In the fall of 2019 the Emory History Department welcomed four new faculty members. In the third of four posts, the following profiles the work of Assistant Professor Maria R. Montalvo. Dr. Montalvo completed her Ph.D. at Rice University in 2018.
Tell us about the focus of your research and principal current project.
My research centers on the history of slavery, capitalism, and the law in the nineteenth-century United States. My current book project, tentatively titled “The Archive of the Enslaved: Power, Enslavement, and the Production of the Past,” examines the relationship between the production of enslaved property and the production of the past. Building on my analysis of over 17,000 sets of antebellum New Orleans court records, my project illuminates the significant connections between historical processes of commodifying enslaved human beings and the construction and preservation of the documentary archive.
Was there a particularly memorable moment from archival or field research that has had a lasting impact on your work or career?
Tracing an enslaved woman named Sarah Connor throughout much of her life and across the nineteenth century has been a transformative experience. Connor’s life and choices were shaped and constrained by the realities of living as an enslaved and, later, free woman of color in the nineteenth-century United States. Finally locating her last will and testament in Washington, D.C., after much time spent trying to learn about her through the words of her enslavers, was an experience I will not soon forget.

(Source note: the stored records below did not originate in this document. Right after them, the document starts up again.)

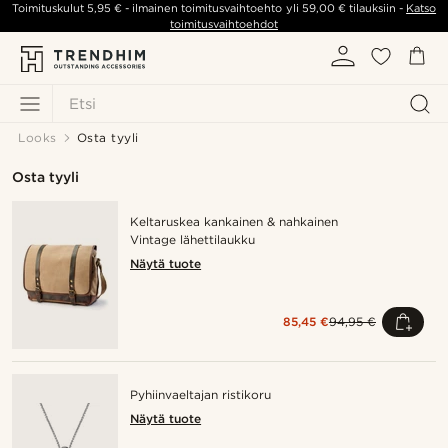
Toimituskulut
5,95 €
- ilmainen toimitusvaihtoehto yli
59,00 €
tilauksiin -
Katso
toimitusvaihtoehdot
Etsi
Looks
Osta tyyli
Osta tyyli
Keltaruskea kankainen & nahkainen
Vintage lähettilaukku
Näytä tuote
85,45 €
94,95 €
Pyhiinvaeltajan ristikoru
Näytä tuote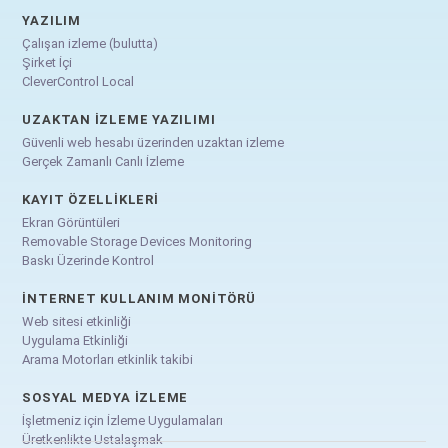
YAZILIM
Çalışan izleme (bulutta)
Şirket İçi
CleverControl Local
UZAKTAN İZLEME YAZILIMI
Güvenli web hesabı üzerinden uzaktan izleme
Gerçek Zamanlı Canlı İzleme
KAYIT ÖZELLIKLERI
Ekran Görüntüleri
Removable Storage Devices Monitoring
Baskı Üzerinde Kontrol
İNTERNET KULLANIM MONITÖRÜ
Web sitesi etkinliği
Uygulama Etkinliği
Arama Motorları etkinlik takibi
SOSYAL MEDYA İZLEME
İşletmeniz için İzleme Uygulamaları
Üretkenlikte Ustalaşmak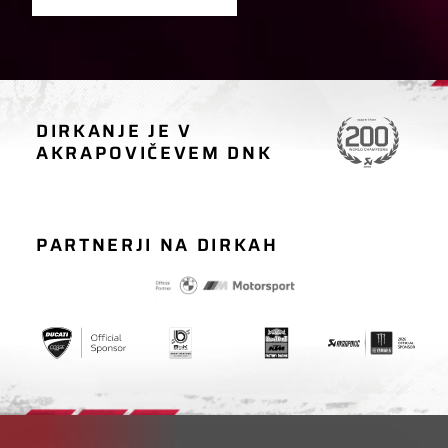
DIRKANJE JE V
AVTOMOBILSKE
MOTOCIKLISTIČNE
AKRAPOVIČEVEM DNK
DIRKE
DIRKE
PARTNERJI NA DIRKAH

What sort of courses—undergraduate or graduate—are you most excited to offer at Emory?
I am most excited to offer courses for students at all levels where we can work together to not only learn about the past and how historians work to reconstruct it but also improve our reading, writing, and critical thinking skills. In the survey course I’ll be teaching this fall (American History Until 1877) as well as the senior research seminar I’ll be leading in the spring (Enslaved People and the Archive), the development of historical knowledge takes center stage in my classroom. I’m thrilled to be able to offer students the opportunity to do the work of historians while learning how to be more engaged individuals.
What drew you to Emory?
Emory not only expects but also does everything it can to make sure that its faculty have every opportunity to succeed as scholars and as teachers. From the moment I set foot on campus, I have had zero doubts that Emory’s supportive community as well as its commitment to its faculty and its students make it the perfect place for me to grow as an educator and a historian. The sky’s the limit here, and I look forward to becoming an active member of the history department and the wider Emory community.